### Exercise
Go through the material under this sentence. Return every line holding "нивелиров".

### Exercise data
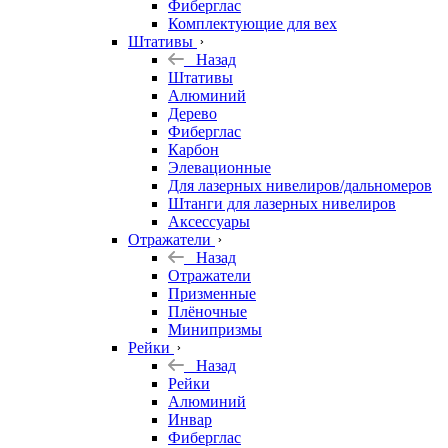
Фиберглас
Комплектующие для вех
Штативы
Назад
Штативы
Алюминий
Дерево
Фиберглас
Карбон
Элевационные
Для лазерных нивелиров/дальномеров
Штанги для лазерных нивелиров
Аксессуары
Отражатели
Назад
Отражатели
Призменные
Плёночные
Минипризмы
Рейки
Назад
Рейки
Алюминий
Инвар
Фиберглас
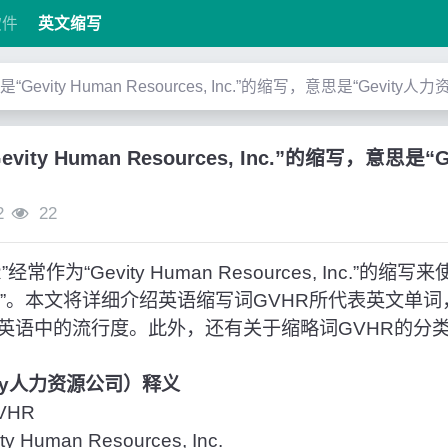
软件
英文缩写
”是“Gevity Human Resources, Inc.”的缩写，意思是“Gevity人
evity Human Resources, Inc.”的缩写，意思是
2
22
作为“Gevity Human Resources, Inc.”的
源公司”。本文将详细介绍英语缩写词GVHR所代表英文单
英语中的流行度。此外，还有关于缩略词GVHR的分
vity人力资源公司）释义
VHR
Human Resources, Inc.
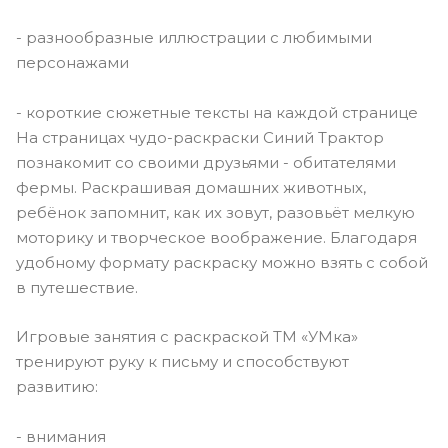
- разнообразные иллюстрации с любимыми
персонажами
- короткие сюжетные тексты на каждой странице
На страницах чудо-раскраски Синий Трактор
познакомит со своими друзьями - обитателями
фермы. Раскрашивая домашних животных,
ребёнок запомнит, как их зовут, разовьёт мелкую
моторику и творческое воображение. Благодаря
удобному формату раскраску можно взять с собой
в путешествие.
Игровые занятия с раскраской ТМ «УМка»
тренируют руку к письму и способствуют
развитию:
- внимания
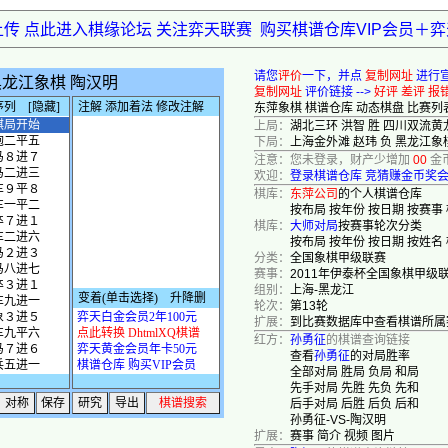
上传 点此进入棋缘论坛 关注弈天联赛
购买棋谱仓库VIP会员＋
请您
评价
一下，并点
复制网址
进行
复制网址
评价链接 -->
好评
差评
报
东萍象棋
棋谱仓库
动态棋盘
比赛列
上局：
湖北三环 洪智 胜 四川双流黄
下局：
上海金外滩 赵玮 负 黑龙江象
注意：您未登录，财产少增加
00
金
欢迎：
登录棋谱仓库
竞猜赚金币奖
棋库：
东萍公司
的个人棋谱仓库
按布局
按年份
按日期
按赛事
棋库：
大师对局
按赛事轮次分类
按布局
按年份
按日期
按姓名
分类：
全国象棋甲级联赛
赛事：
2011年伊泰杯全国象棋甲级
组别：
上海-黑龙江
轮次：
第13轮
扩展：
到比赛数据库中查看棋谱所属
红方：
孙勇征
的棋谱查询链接
查看
孙勇征
的对局胜率
全部对局
胜局
负局
和局
先手对局
先胜
先负
先和
后手对局
后胜
后负
后和
孙勇征-VS-陶汉明
扩展：
赛事
简介
视频
图片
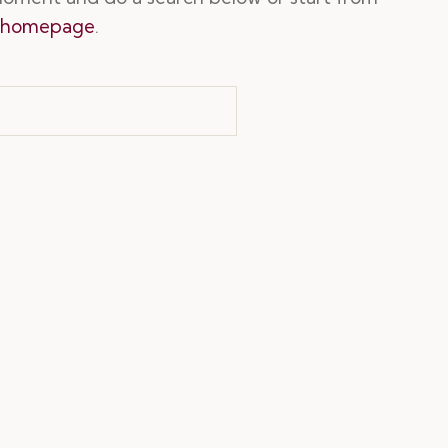
 homepage
.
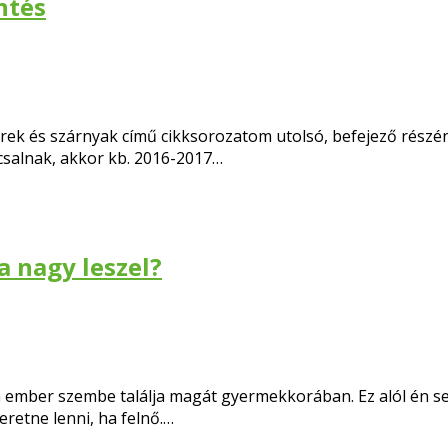
ntés
kerek és szárnyak című cikksorozatom utolsó, befejező rész
salnak, akkor kb. 2016-2017…
a nagy leszel?
den ember szembe találja magát gyermekkorában. Ez alól én s
eretne lenni, ha felnő.…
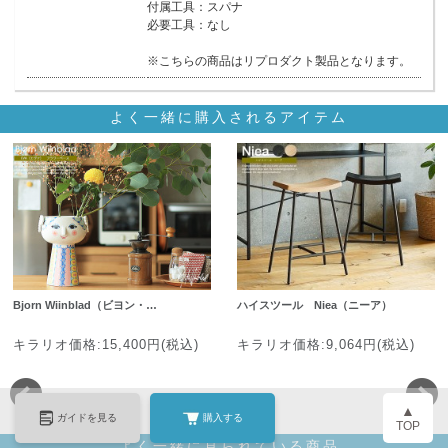
付属工具：スパナ
必要工具：なし
※こちらの商品はリプロダクト製品となります。
よく一緒に購入されるアイテム
Bjorn Wiinblad（ビヨン・…
ハイスツール Niea（ニーア）
キラリオ価格:15,400円(税込)
キラリオ価格:9,064円(税込)
▲
ガイドを見る
購入する
TOP
よく一緒に見られている商品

### Exercise answer
Для лазерных нивелиров/дальномеров
Штанги для лазерных нивелиров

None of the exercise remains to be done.